WORK ORDER: Tally the lines in the following entries that include the word "João"; state only the total.

Records from a data collection:
——————————

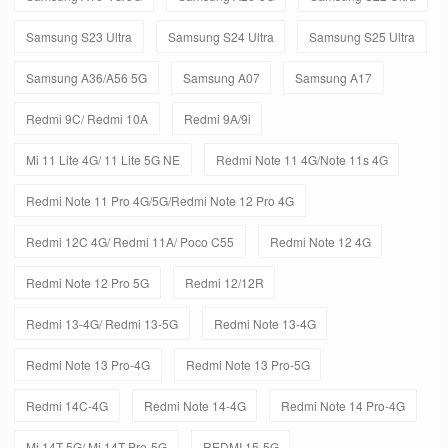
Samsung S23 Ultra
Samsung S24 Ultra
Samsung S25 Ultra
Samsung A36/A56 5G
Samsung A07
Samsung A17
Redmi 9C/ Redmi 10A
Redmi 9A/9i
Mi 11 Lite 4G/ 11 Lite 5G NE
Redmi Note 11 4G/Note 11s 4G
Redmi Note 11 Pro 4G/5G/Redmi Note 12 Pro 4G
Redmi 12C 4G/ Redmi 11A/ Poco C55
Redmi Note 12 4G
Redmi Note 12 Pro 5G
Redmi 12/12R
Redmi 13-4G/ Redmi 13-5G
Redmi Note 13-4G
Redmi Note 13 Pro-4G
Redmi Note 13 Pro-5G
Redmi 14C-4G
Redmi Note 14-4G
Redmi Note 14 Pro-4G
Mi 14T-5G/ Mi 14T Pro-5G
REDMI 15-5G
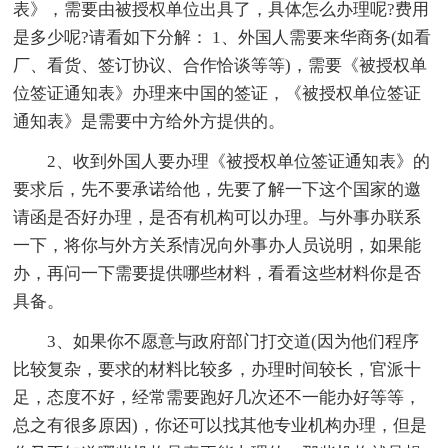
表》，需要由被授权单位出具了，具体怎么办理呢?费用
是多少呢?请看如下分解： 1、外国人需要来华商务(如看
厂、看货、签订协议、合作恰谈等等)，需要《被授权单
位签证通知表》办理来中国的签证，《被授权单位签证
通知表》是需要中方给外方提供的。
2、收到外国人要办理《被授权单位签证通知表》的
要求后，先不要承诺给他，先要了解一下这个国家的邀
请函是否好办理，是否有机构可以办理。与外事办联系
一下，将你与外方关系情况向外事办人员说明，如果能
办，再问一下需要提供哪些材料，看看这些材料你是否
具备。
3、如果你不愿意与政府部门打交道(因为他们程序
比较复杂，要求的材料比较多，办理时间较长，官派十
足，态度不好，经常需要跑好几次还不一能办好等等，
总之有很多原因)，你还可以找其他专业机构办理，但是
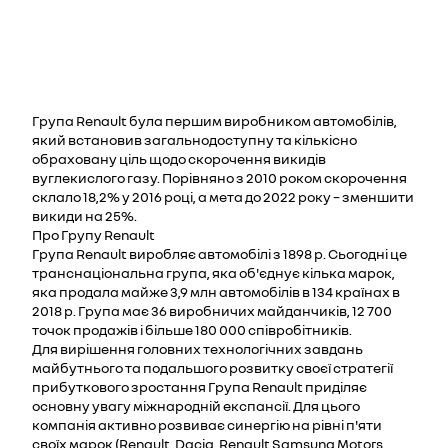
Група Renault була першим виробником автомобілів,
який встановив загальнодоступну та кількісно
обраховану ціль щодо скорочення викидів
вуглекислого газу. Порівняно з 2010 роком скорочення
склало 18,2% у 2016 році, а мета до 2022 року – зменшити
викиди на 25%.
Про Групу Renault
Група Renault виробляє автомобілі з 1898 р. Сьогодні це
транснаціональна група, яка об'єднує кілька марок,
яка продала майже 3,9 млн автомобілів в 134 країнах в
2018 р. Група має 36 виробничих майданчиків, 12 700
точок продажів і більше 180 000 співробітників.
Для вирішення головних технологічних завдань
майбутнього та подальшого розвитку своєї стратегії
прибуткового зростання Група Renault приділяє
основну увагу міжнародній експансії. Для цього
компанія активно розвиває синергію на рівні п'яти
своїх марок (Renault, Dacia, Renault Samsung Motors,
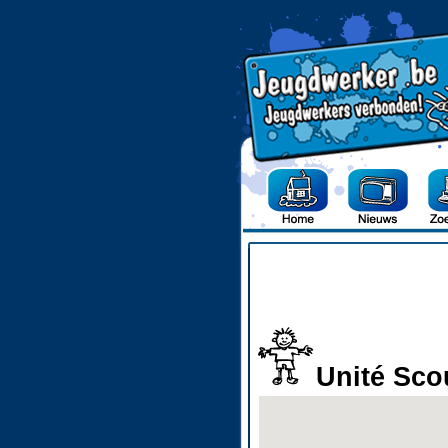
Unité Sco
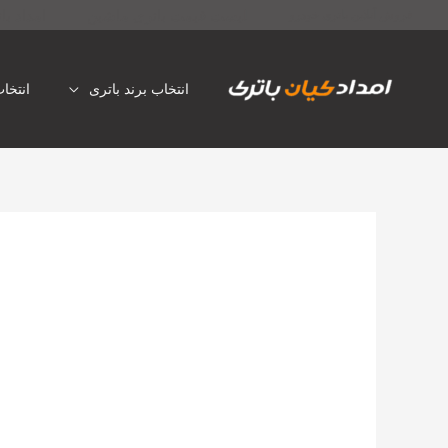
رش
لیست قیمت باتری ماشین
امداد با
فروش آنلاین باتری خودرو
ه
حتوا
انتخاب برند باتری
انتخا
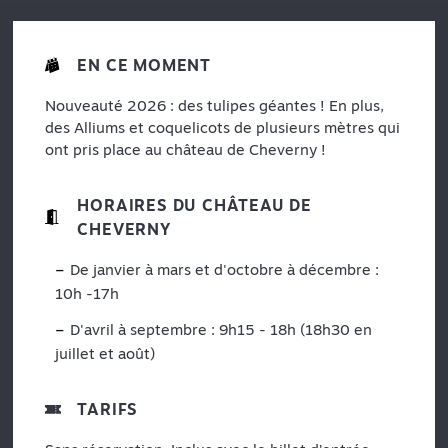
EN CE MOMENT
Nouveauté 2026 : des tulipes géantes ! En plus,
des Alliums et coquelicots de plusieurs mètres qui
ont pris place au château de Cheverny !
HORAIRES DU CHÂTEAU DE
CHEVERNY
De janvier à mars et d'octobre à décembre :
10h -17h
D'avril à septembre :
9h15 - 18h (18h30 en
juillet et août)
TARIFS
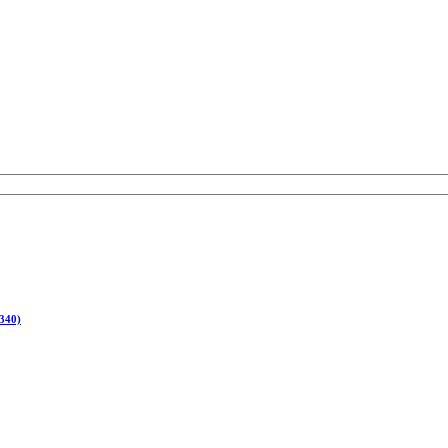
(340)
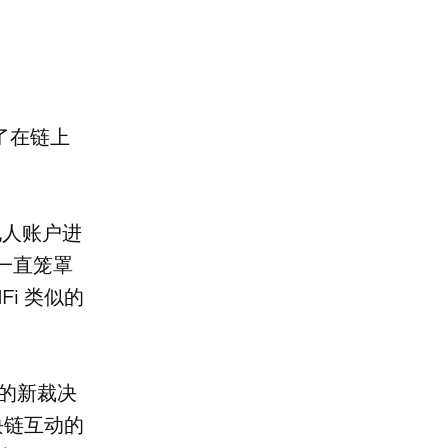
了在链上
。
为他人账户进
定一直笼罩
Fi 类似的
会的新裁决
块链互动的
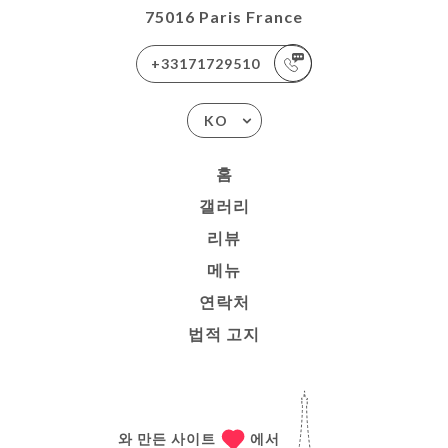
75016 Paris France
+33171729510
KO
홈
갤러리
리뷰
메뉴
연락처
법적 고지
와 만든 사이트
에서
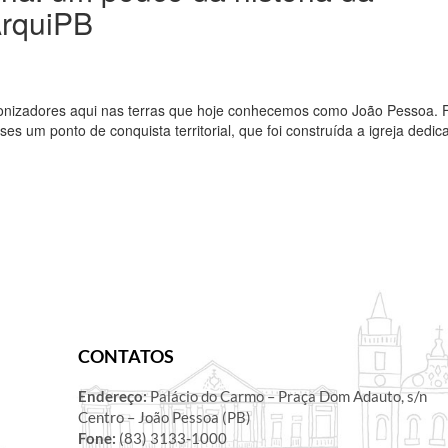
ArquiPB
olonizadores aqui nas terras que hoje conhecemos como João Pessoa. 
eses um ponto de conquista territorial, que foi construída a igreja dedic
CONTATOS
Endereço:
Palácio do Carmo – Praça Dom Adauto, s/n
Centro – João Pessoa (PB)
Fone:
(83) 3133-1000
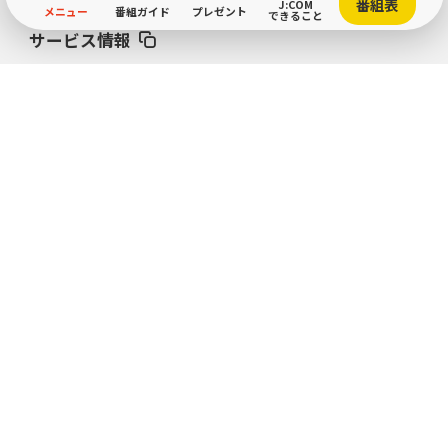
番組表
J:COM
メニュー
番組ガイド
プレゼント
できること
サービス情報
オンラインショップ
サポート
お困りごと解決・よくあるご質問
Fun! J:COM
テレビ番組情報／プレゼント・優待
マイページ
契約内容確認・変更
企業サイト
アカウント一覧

——————————

EXERCISE SOLUTION: 2